Better yet, it could nationalise all the energy companies, provide cheap power to households directly and use revenues to fund the transition to 100 percent renewable energy.

Instead, all Labor has done is convene a meeting of energy ministers, which announced an investigation into the Australian Energy Market Operator being allowed to buy and store a gas reserve for the east coast market. At best, this may serve to iron out a future price spike, but it does nothing to break the stranglehold of the energy corporations, and won’t do anything in the face of sustained price increases. The costs of buying and storing this gas reserve will also be paid by consumers “on a cost-recovery basis”, according to Bowen.

Seriously taking on the energy companies would require Labor’s leaders to go against their concerted “pro-business” election pitch, Prime Minister Anthony Albanese’s years of sucking up to corporate Australia and the very DNA of a party that long ago embraced the role of loyal servant to the Australian capitalist class. Burned into Albanese’s brain must be the fate of former Prime Minister Kevin Rudd’s mining super-profits tax. Had the tax been implemented in 2012 as planned, it would have raised billions in revenue, which Rudd intended to distribute to other capitalists via corporate tax cuts. But a scare campaign run by the mining companies was enough to make Labor capitulate in record time, dump Kevin Rudd and replace him with Julia Gillard, who promptly rewrote the tax to let the companies off scot-free.

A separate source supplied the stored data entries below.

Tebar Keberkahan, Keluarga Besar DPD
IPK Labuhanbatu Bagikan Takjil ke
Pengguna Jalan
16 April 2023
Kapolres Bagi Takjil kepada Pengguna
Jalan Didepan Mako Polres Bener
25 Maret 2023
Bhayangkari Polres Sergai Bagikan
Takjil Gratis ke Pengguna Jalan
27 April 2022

The current energy crisis is just one part of a bigger picture, in which workers’ living standards are being driven backwards dramatically by spiralling prices for all our basic necessities. Real wages are down, while profits are up. It’s a class struggle, and right now we’re losing badly. Labor is not on our side. Along with regulation to rein in the profiteering corporations, workers in all industries should be demanding and striking for big wage rises.